» Assignment:
The records that follow are to be repeated exactly, with the pictures removed.

Page-level text extractions:
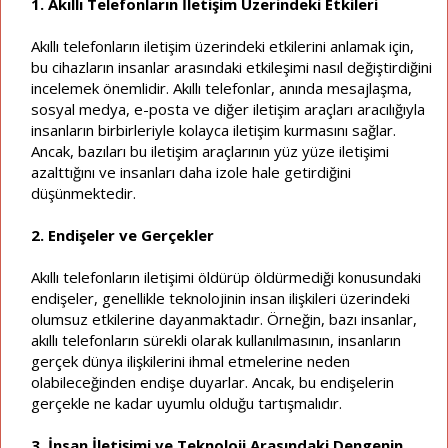
1. Akıllı Telefonların İletişim Üzerindeki Etkileri
Akıllı telefonların iletişim üzerindeki etkilerini anlamak için,
bu cihazların insanlar arasındaki etkileşimi nasıl değiştirdiğini
incelemek önemlidir. Akıllı telefonlar, anında mesajlaşma,
sosyal medya, e-posta ve diğer iletişim araçları aracılığıyla
insanların birbirleriyle kolayca iletişim kurmasını sağlar.
Ancak, bazıları bu iletişim araçlarının yüz yüze iletişimi
azalttığını ve insanları daha izole hale getirdiğini
düşünmektedir.
2. Endişeler ve Gerçekler
Akıllı telefonların iletişimi öldürüp öldürmediği konusundaki
endişeler, genellikle teknolojinin insan ilişkileri üzerindeki
olumsuz etkilerine dayanmaktadır. Örneğin, bazı insanlar,
akıllı telefonların sürekli olarak kullanılmasının, insanların
gerçek dünya ilişkilerini ihmal etmelerine neden
olabileceğinden endişe duyarlar. Ancak, bu endişelerin
gerçekle ne kadar uyumlu olduğu tartışmalıdır.
3. İnsan İletişimi ve Teknoloji Arasındaki Dengenin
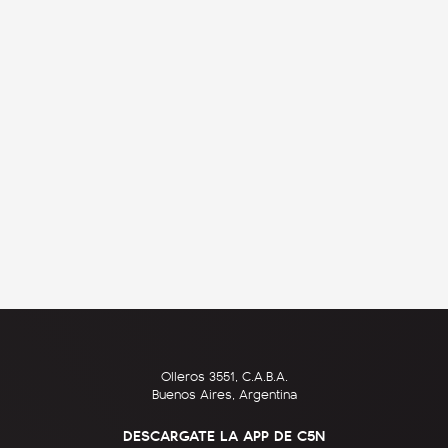
Olleros 3551, C.A.B.A.
Buenos Aires, Argentina
DESCARGATE LA APP DE C5N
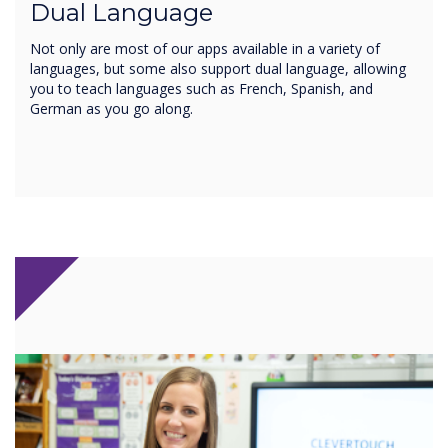
Dual Language
Not only are most of our apps available in a variety of
languages, but some also support dual language, allowing
you to teach languages such as French, Spanish, and
German as you go along.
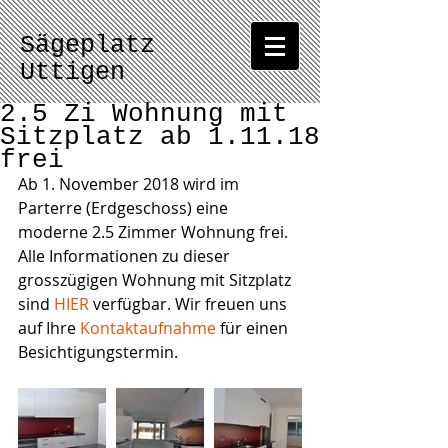
Sägeplatz
Uttigen
2.5 Zi Wohnung mit
Sitzplatz ab 1.11.18
frei
Ab 1. November 2018 wird im 
Parterre (Erdgeschoss) eine 
moderne 2.5 Zimmer Wohnung frei. 
Alle Informationen zu dieser 
grosszügigen Wohnung mit Sitzplatz 
sind 
HIER
 verfügbar. Wir freuen uns 
auf Ihre 
Kontaktaufnahme
 für einen 
Besichtigungstermin. 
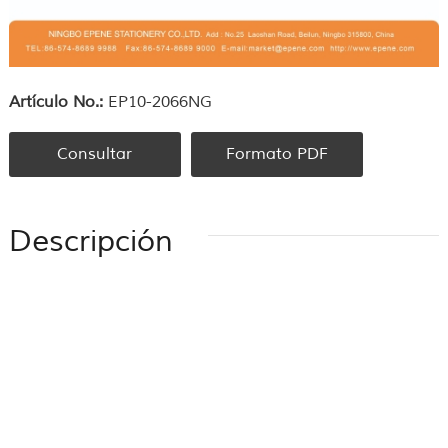
Artículo No.:
EP10-2066NG
Consultar
Formato PDF
Descripción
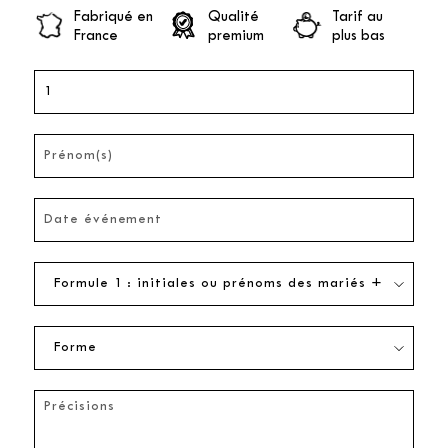
Fabriqué en
Qualité
Tarif au
France
premium
plus bas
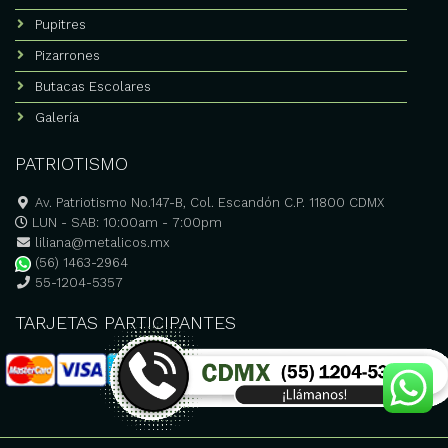
Pupitres
Pizarrones
Butacas Escolares
Galería
PATRIOTISMO
Av. Patriotismo No.147-B, Col. Escandón C.P. 11800 CDMX
LUN - SAB: 10:00am - 7:00pm
liliana@metalicos.mx
(56) 1463-2964
55-1204-5357
TARJETAS PARTICIPANTES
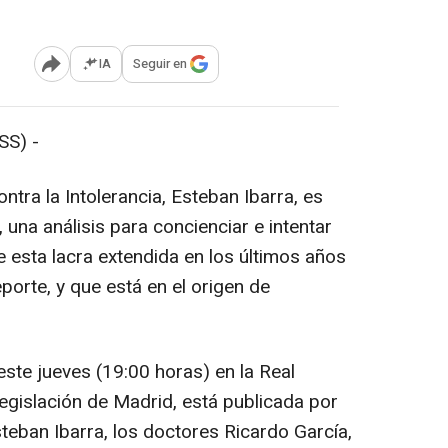
IA
Seguir en
Abrir opciones para compartir
S) -
tra la Intolerancia, Esteban Ibarra, es
, una análisis para concienciar e intentar
 esta lacra extendida en los últimos años
porte, y que está en el origen de
te jueves (19:00 horas) en la Real
gislación de Madrid, está publicada por
steban Ibarra, los doctores Ricardo García,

» Result below:
1. Akıllı Telefonların İletişim Üzerindeki Etkileri
Akıllı telefonların iletişim üzerindeki etkilerini anlamak için,
bu cihazların insanlar arasındaki etkileşimi nasıl değiştirdiğini
incelemek önemlidir. Akıllı telefonlar, anında mesajlaşma,
sosyal medya, e-posta ve diğer iletişim araçları aracılığıyla
insanların birbirleriyle kolayca iletişim kurmasını sağlar.
Ancak, bazıları bu iletişim araçlarının yüz yüze iletişimi
azalttığını ve insanları daha izole hale getirdiğini
düşünmektedir.
2. Endişeler ve Gerçekler
Akıllı telefonların iletişimi öldürüp öldürmediği konusundaki
endişeler, genellikle teknolojinin insan ilişkileri üzerindeki
olumsuz etkilerine dayanmaktadır. Örneğin, bazı insanlar,
akıllı telefonların sürekli olarak kullanılmasının, insanların
gerçek dünya ilişkilerini ihmal etmelerine neden
olabileceğinden endişe duyarlar. Ancak, bu endişelerin
gerçekle ne kadar uyumlu olduğu tartışmalıdır.
3. İnsan İletişimi ve Teknoloji Arasındaki Dengenin
Olleros 3551, C.A.B.A.
Buenos Aires, Argentina
DESCARGATE LA APP DE C5N
Dual Language
Not only are most of our apps available in a variety of
languages, but some also support dual language, allowing
you to teach languages such as French, Spanish, and
German as you go along.
Sägeplatz
Uttigen
2.5 Zi Wohnung mit
Sitzplatz ab 1.11.18
frei
Ab 1. November 2018 wird im 
Parterre (Erdgeschoss) eine 
moderne 2.5 Zimmer Wohnung frei. 
Alle Informationen zu dieser 
grosszügigen Wohnung mit Sitzplatz 
sind 
HIER
 verfügbar. Wir freuen uns 
auf Ihre 
Kontaktaufnahme
 für einen 
Besichtigungstermin. 
Artículo No.:
EP10-2066NG
Consultar
Formato PDF
Descripción
Fabriqué en
Qualité
Tarif au
France
premium
plus bas
Pupitres
Pizarrones
Butacas Escolares
Galería
PATRIOTISMO
Av. Patriotismo No.147-B, Col. Escandón C.P. 11800 CDMX
LUN - SAB: 10:00am - 7:00pm
liliana@metalicos.mx
(56) 1463-2964
55-1204-5357
TARJETAS PARTICIPANTES
IA
Seguir en
Abrir opciones para compartir
S) -
tra la Intolerancia, Esteban Ibarra, es
, una análisis para concienciar e intentar
 esta lacra extendida en los últimos años
porte, y que está en el origen de
te jueves (19:00 horas) en la Real
gislación de Madrid, está publicada por
steban Ibarra, los doctores Ricardo García,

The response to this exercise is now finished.